* Exercise aim *
Go line by line through the entries below and copy those containing the string "Sørg".

[Saved data entries]
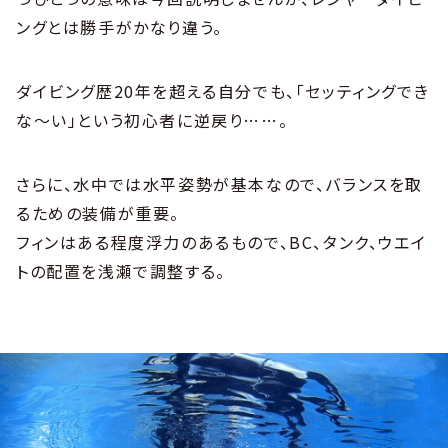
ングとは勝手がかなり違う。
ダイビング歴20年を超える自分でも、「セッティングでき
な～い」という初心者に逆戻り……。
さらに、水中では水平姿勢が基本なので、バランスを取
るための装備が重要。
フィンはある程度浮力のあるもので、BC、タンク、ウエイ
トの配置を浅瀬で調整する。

* * *

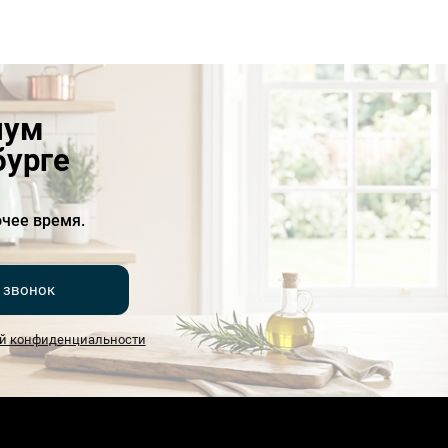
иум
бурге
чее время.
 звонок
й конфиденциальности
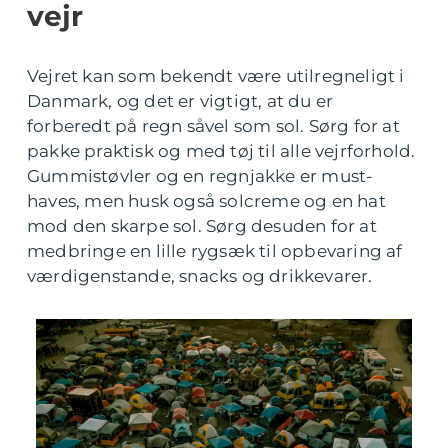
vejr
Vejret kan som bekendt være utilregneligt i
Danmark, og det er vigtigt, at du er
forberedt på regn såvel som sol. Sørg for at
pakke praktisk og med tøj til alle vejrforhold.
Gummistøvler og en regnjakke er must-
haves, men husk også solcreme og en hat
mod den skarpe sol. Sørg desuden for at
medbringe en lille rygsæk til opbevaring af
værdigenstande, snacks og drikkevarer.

* Final answer *
forberedt på regn såvel som sol. Sørg for at
mod den skarpe sol. Sørg desuden for at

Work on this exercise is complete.